Os membros da Igreja libertaram os três prisioneiros, um dos quais também ficou ferido, expulsaram os inimigos para o outro lado do rio e depois voltaram para cuidar dos feridos. O Élder Patten foi carregado até a casa de Stephen Winchester, próximo a Far West, onde morreu várias horas mais tarde. Assim, ele tornou-se o primeiro Apóstolo martirizado desta dispensação. Sua fé no evangelho retaurado era tamanha que certa vez ele declarou ao Profeta Joseph Smith que tinha o desejo de morrer como mártir. “O Profeta, muito emocionado, expressou grande pesar, ‘pois’, disse ele a David, ‘quando um homem com a sua fé pede algo ao Senhor, geralmente recebe o que pediu’.”29Em seu funeral, em Far West, dois dias após a batalha, Joseph Smith elogiou-o, dizendo: “Aqui jaz um homem que fez o que disse que faria: deu sua vida pela de seus amigos”.30

Patrick O’Bannin também morreu mais tarde em decorrência de seus ferimentos. James Hendricks, outro que fora ferido gravemente, ficou temporariamente paralizado da cintura para baixo e teve que ser carregado em uma padiola. Toda a responsabilidade do sustento da família caiu sobre os ombros de sua esposa, Drusilla, que suportou os perigos de Missouri e a penosa jornada até Illinois com força de caráter e profunda fé.

Em pouco tempo, relatos exagerados da batalha chegaram aos ouvidos do governador Boggs, em Jefferson City. Um dos boatos dizia que toda a tropa de Bogart havia sido massacrada ou aprisionada e que os mórmons pretendiam saquear e incendiar Richmond. Esses relatórios deram a Boggs a justificativa que ele esperava para ordenar guerra total contra os santos.

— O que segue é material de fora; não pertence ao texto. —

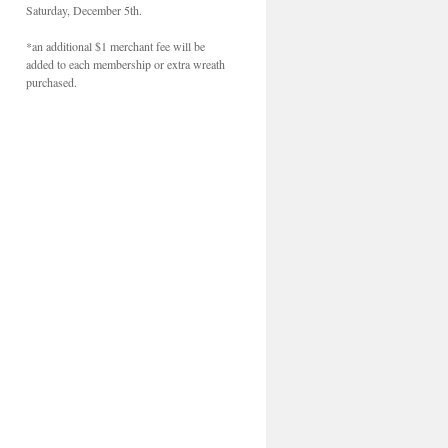
Saturday, December 5th.
*an additional $1 merchant fee will be
added to each membership or extra wreath
purchased.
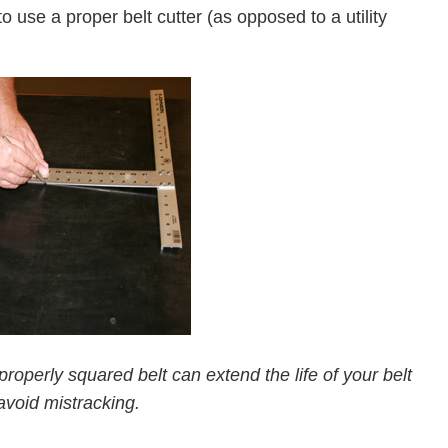
to use a proper belt cutter (as opposed to a utility
operly squared belt can extend the life of your belt
avoid mistracking.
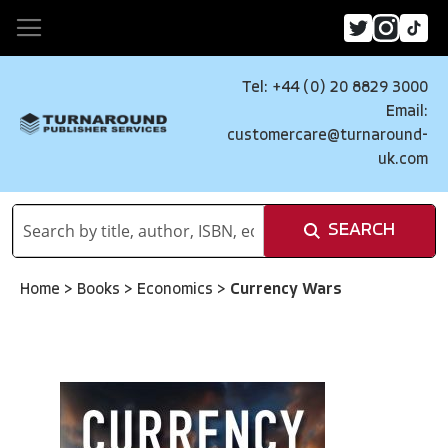
Tel: +44 (0) 20 8829 3000
Email:
customercare@turnaround-
uk.com
SEARCH
Home
>
Books
>
Economics
>
Currency Wars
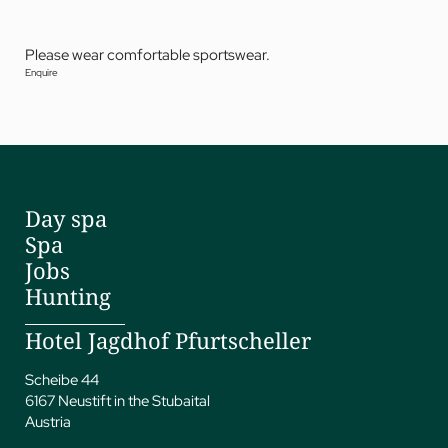
Please wear comfortable sportswear.
Enquire
Day spa
Spa
Jobs
Hunting
Hotel Jagdhof Pfurtscheller
Scheibe 44
6167 Neustift in the Stubaital
Austria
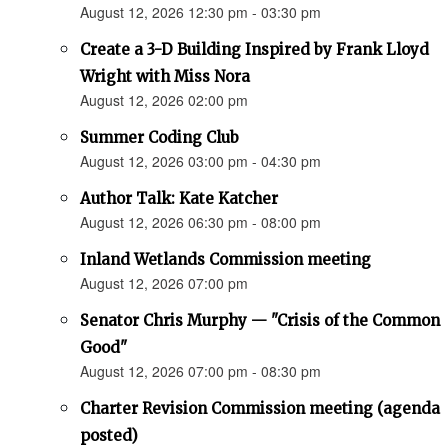
August 12, 2026 12:30 pm - 03:30 pm
Create a 3-D Building Inspired by Frank Lloyd
Wright with Miss Nora
August 12, 2026 02:00 pm
Summer Coding Club
August 12, 2026 03:00 pm - 04:30 pm
Author Talk: Kate Katcher
August 12, 2026 06:30 pm - 08:00 pm
Inland Wetlands Commission meeting
August 12, 2026 07:00 pm
Senator Chris Murphy — "Crisis of the Common
Good"
August 12, 2026 07:00 pm - 08:30 pm
Charter Revision Commission meeting (agenda
posted)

A ORDEM DE EXTERMÍNIO E O MASSACRE DE HAUN’S MILL

A região norte de Missouri estava em polvorosa na última semana de outubro quando “multidões se reuniam em todos os lados”.31O populacho queimou casas e plantações, roubaram gado, fizeram prisioneiros e ameaçaram matar os santos. O general Atchison novamente solicitou ao governador Boggs que visitasse a região. Em vez disso, porém, em 27 de outubro, o governador ordenou que a milícia atacasse. Baseando-se apenas nos falsos relatos de uma insurreição mórmon, Boggs declarou que os santos haviam desafiado a lei e iniciado as hostilidades. Por esse motivo, ele escreveu: “Os mórmons devem ser tratados como inimigos e devem ser exterminados ou expulsos do estado, se necessário, para o bem da população. Os ultrajes por eles cometidos vão além do que possa ser descrito.”32Nessa época, a opinião pública era tão contrária aos santos que mesmo aqueles que conheciam a verdade não tinham coragem de manifestar-se em favor deles. A “ordem de extermínio” do governador Boggs era uma extensão e a manifestação da vontade do povo.

O general Atchison estava encarregado das tropas do estado, mas foi destituído do cargo pelo governador antes da rendição de Far West. O comando foi passado ao general John B. Clark. Clark não chegou a Far West até poucos dias depois da rendição. O general Samuel D. Lucas, um anti-mórmon de longa data do condado de Jackson, assumiu temporariamente o comando da milícia e rapidamente recrutou vários homens de toda parte para cercarem Far West. Em 31 de outubro, mais de dois mil homens cercaram Far West, a maioria dos quais estava decidida a cumprir a ordem do governador.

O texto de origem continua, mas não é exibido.